Stored data entries:
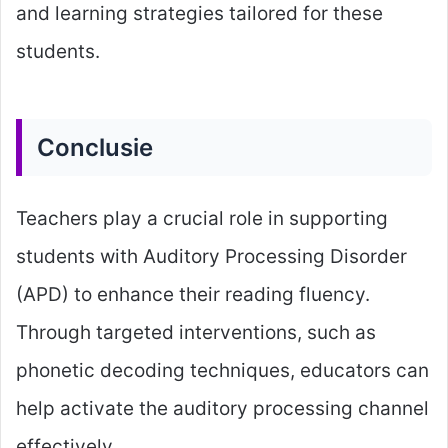
and learning strategies tailored for these
students.
Conclusie
Teachers play a crucial role in supporting
students with Auditory Processing Disorder
(APD) to enhance their reading fluency.
Through targeted interventions, such as
phonetic decoding techniques, educators can
help activate the auditory processing channel
effectively.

#### Your objective:
Once the pictures are dropped, repeat the data above exactly.

#### Expected answer:
and learning strategies tailored for these
students.
Conclusie
Teachers play a crucial role in supporting
students with Auditory Processing Disorder
(APD) to enhance their reading fluency.
Through targeted interventions, such as
phonetic decoding techniques, educators can
help activate the auditory processing channel
effectively.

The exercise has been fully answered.